We all know these salads and most of us have recipes we go back to time and again to make them. I realize, however, that I have not committed my favourite recipes to this blog. This post will correct that. The first recipe - for Greek Salad - comes from Rick Stein's Venice to Istanbul. It is simple but for me yields the perfect greek salad. The second recipe - for Salade Nicoise - come from Melissa Clark's Dinner. The dressing is fabulous! In both cases I have made some minor changes to better suit our tastes. As with every salad you'll ever make, the freshness and quality of the ingredients will make all the difference.


Greek Salad

1 lb tomatoes, cut into chunks
1/2 english cucumber, halved lengthwise and sliced into thick slices
1 red onion, sliced thinly
20 kalamata olives
4 tbsp olive oil
1 tbsp red wine vinegar
1/2 tsp salt
black pepper
1 tsp dried oregano
1 cup feta cheese (the block kind in brine, not the grated kind!)

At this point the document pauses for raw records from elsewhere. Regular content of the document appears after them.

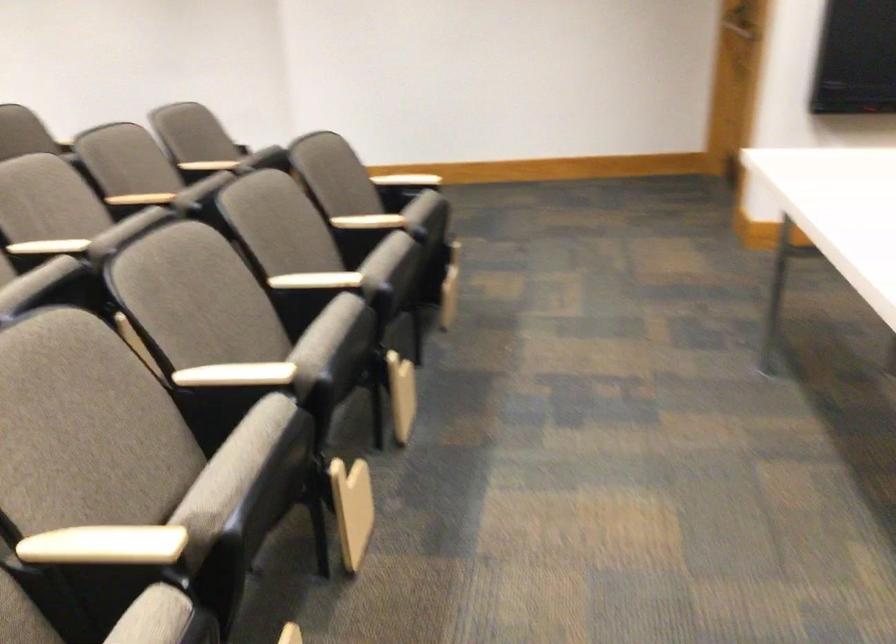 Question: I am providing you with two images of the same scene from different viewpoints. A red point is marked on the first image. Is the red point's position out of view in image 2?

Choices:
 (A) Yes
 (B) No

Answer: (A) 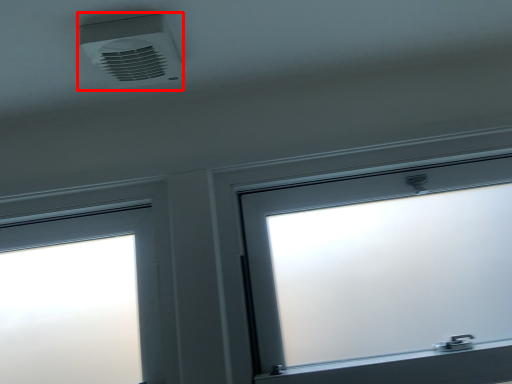 Question: In this image, where is air conditioning (annotated by the red box) located relative to window?

Choices:
 (A) right
 (B) left

Answer: (B)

Put tomatoes, cucumber, onion and olives into a large serving bowl.
Mix together oil, vinegar, salt and pepper. Pour over salad and toss gently. Slice or break the feta into large-ish pieces and place on top of the salad. Sprinkle with oregano.
Drizzle with additional olive oil to taste.

Salade Nicoise

8 oz new or baby potatoes
8 oz green beans
1 tbsp basil leaves, finely chopped
8 radishes
1 pint cherry tomatoes, halved
12-14 oz tuna packed in olive oil, drained
1/2 c kalamata olives, pitted
4 oil-packed anchovy fillets, minced
1 large garlic clove, grated
1/2 tsp kosher salt
2 tbsp freshly squeezed lemon juice
3/4 tsp grated lemon zest
1/2 tsp dijon
1/3 c olive oil

Blend together anchovy, garlic, salt, lemon juice, lemon zest, dijon and olive oil.
Boil potatoes until fork tender, adding green beans for last 2-3 minutes. Drain and let cool to a temperature you can handle. 
Halve potatoes, and place in bowl with green beans. Dress with some of the dressing. Allow to cool, Toss in basil.
Arrange potatoes and green beans, radishes, tomatoes, and tuna on a large platter. Scatter with olives and drizzle with remaining dressing. 
Garnish with black pepper, flakes of sea salt, and torn basil leaves.